(Saved data entries)
====================
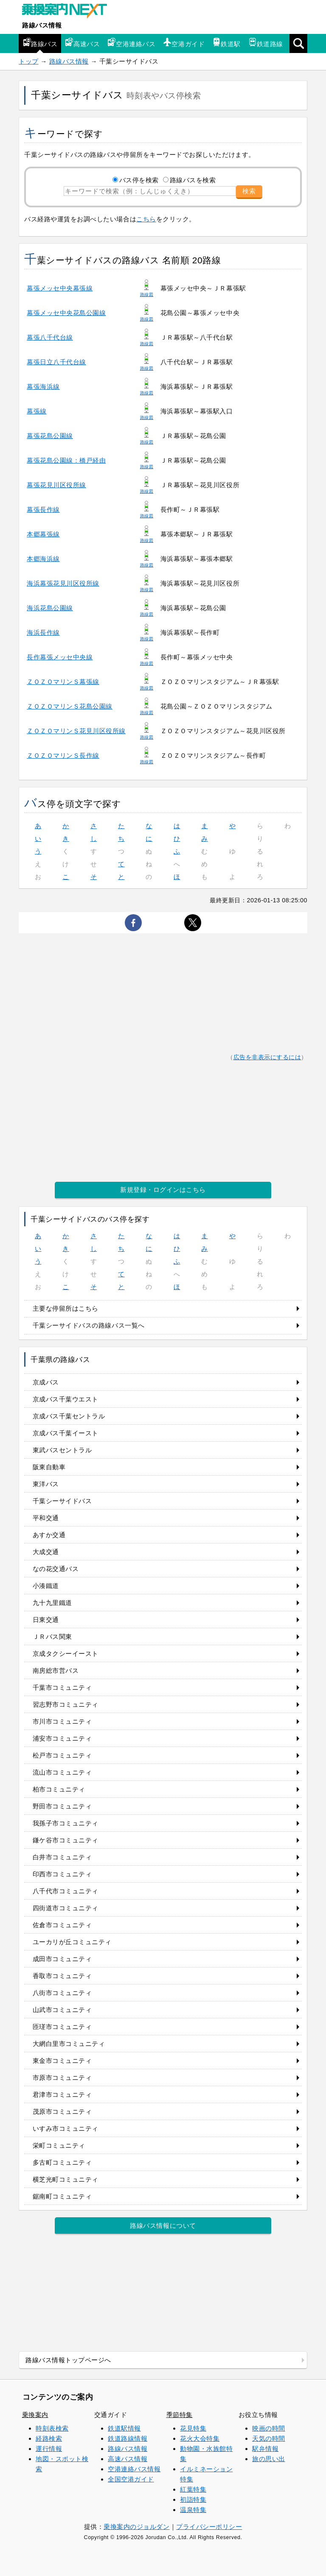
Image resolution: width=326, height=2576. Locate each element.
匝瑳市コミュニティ (62, 2026)
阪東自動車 (49, 1467)
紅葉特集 (193, 2489)
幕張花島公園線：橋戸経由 (66, 460)
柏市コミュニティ (59, 1789)
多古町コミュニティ (62, 2162)
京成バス (46, 1382)
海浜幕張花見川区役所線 (63, 583)
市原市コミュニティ (62, 2077)
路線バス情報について (163, 2225)
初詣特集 (193, 2499)
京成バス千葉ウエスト (65, 1399)
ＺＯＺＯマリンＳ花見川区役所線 (76, 730)
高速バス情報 (127, 2458)
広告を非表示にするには (267, 1057)
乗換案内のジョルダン (136, 2526)
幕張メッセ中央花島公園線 (66, 312)
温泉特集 (193, 2509)
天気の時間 (268, 2438)
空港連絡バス (131, 42)
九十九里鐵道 (52, 1602)
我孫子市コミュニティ (65, 1823)
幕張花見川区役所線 (56, 484)
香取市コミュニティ (62, 1975)
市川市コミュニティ (62, 1721)
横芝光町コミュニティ (65, 2179)
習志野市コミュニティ (65, 1704)
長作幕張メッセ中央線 (60, 657)
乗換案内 (35, 2414)
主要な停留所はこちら (65, 1308)
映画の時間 (268, 2428)
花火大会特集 (199, 2438)
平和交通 (46, 1517)
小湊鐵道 (46, 1585)
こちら (146, 219)
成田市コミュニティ (62, 1958)
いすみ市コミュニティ (65, 2128)
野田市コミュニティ (62, 1806)
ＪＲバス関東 (52, 1636)
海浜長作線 (43, 632)
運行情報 (49, 2448)
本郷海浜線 (43, 558)
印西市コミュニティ (62, 1874)
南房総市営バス (56, 1670)
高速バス (82, 42)
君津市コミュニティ (62, 2094)
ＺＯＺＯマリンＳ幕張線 (63, 681)
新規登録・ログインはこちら (163, 1189)
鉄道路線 (265, 42)
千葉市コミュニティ (62, 1687)
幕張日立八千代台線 (56, 362)
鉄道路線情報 (127, 2438)
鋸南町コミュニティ (62, 2196)
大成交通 (46, 1551)
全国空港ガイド (131, 2479)
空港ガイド (184, 42)
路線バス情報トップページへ (68, 2360)
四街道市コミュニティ (65, 1908)
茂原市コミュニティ (62, 2111)
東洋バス (46, 1484)
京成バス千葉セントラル (69, 1416)
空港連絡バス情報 (134, 2469)
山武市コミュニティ (62, 2009)
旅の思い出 (268, 2458)
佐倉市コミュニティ (62, 1925)
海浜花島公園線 (50, 607)
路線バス (39, 42)
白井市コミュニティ (62, 1857)
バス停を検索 (139, 180)
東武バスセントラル (62, 1450)
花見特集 (193, 2428)
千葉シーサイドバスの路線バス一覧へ (89, 1325)
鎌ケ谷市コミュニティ (65, 1840)
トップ (29, 61)
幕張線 (37, 411)
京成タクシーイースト (65, 1653)
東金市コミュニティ (62, 2060)
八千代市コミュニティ (65, 1891)
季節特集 (179, 2414)
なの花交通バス (56, 1568)
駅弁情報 (265, 2448)
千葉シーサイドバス (62, 1500)
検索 (249, 191)
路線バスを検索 (193, 180)
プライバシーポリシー (209, 2526)
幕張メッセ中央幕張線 (60, 288)
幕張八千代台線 (50, 337)
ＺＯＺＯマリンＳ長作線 (63, 755)
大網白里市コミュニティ (69, 2043)
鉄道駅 (226, 42)
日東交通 (46, 1619)
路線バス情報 (42, 25)
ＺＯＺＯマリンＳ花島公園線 (69, 706)
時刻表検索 (52, 2428)
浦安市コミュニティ (62, 1738)
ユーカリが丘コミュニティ (72, 1941)
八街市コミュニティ (62, 1992)
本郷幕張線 (43, 534)
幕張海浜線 (43, 386)
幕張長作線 (43, 509)
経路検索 (49, 2438)
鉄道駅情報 (124, 2428)
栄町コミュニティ (59, 2145)
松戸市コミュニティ (62, 1755)
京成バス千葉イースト (65, 1433)
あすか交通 (49, 1534)
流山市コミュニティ (62, 1772)
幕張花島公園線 (50, 435)
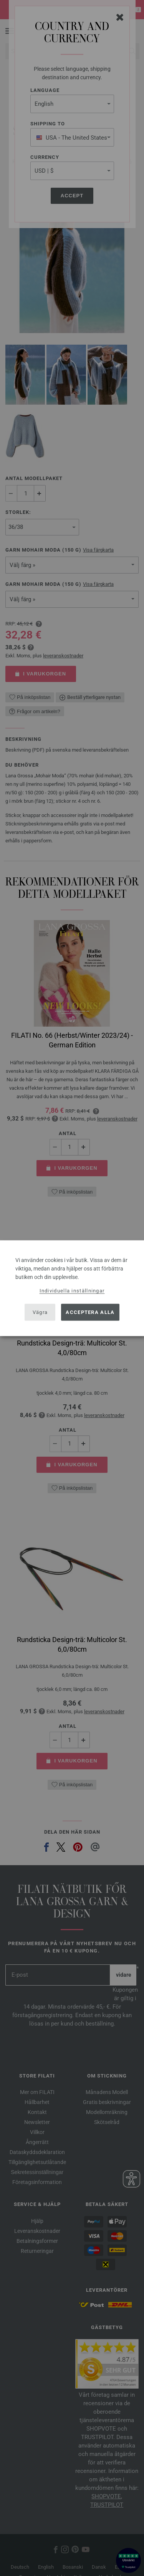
====================
TASK DESCRIPTION> Write out exactly the lines beginning with the line that holds "海浜花島公園線 (50, 607)" and ending with the final line of the data, both ends included, without the pictures.

TASK RESPONSE>
海浜花島公園線 (50, 607)
路線バス (39, 42)
白井市コミュニティ (62, 1857)
バス停を検索 (139, 180)
東武バスセントラル (62, 1450)
花見特集 (193, 2428)
千葉シーサイドバスの路線バス一覧へ (89, 1325)
鎌ケ谷市コミュニティ (65, 1840)
トップ (29, 61)
幕張線 (37, 411)
京成タクシーイースト (65, 1653)
東金市コミュニティ (62, 2060)
八千代市コミュニティ (65, 1891)
季節特集 (179, 2414)
なの花交通バス (56, 1568)
駅弁情報 (265, 2448)
千葉シーサイドバス (62, 1500)
検索 (249, 191)
路線バスを検索 (193, 180)
プライバシーポリシー (209, 2526)
幕張メッセ中央幕張線 (60, 288)
幕張八千代台線 (50, 337)
ＺＯＺＯマリンＳ長作線 (63, 755)
大網白里市コミュニティ (69, 2043)
鉄道駅 (226, 42)
日東交通 (46, 1619)
路線バス情報 (42, 25)
ＺＯＺＯマリンＳ花島公園線 (69, 706)
時刻表検索 (52, 2428)
浦安市コミュニティ (62, 1738)
ユーカリが丘コミュニティ (72, 1941)
八街市コミュニティ (62, 1992)
本郷幕張線 (43, 534)
幕張海浜線 (43, 386)
幕張長作線 (43, 509)
経路検索 (49, 2438)
鉄道駅情報 (124, 2428)
栄町コミュニティ (59, 2145)
松戸市コミュニティ (62, 1755)
京成バス千葉イースト (65, 1433)
あすか交通 (49, 1534)
流山市コミュニティ (62, 1772)
幕張花島公園線 (50, 435)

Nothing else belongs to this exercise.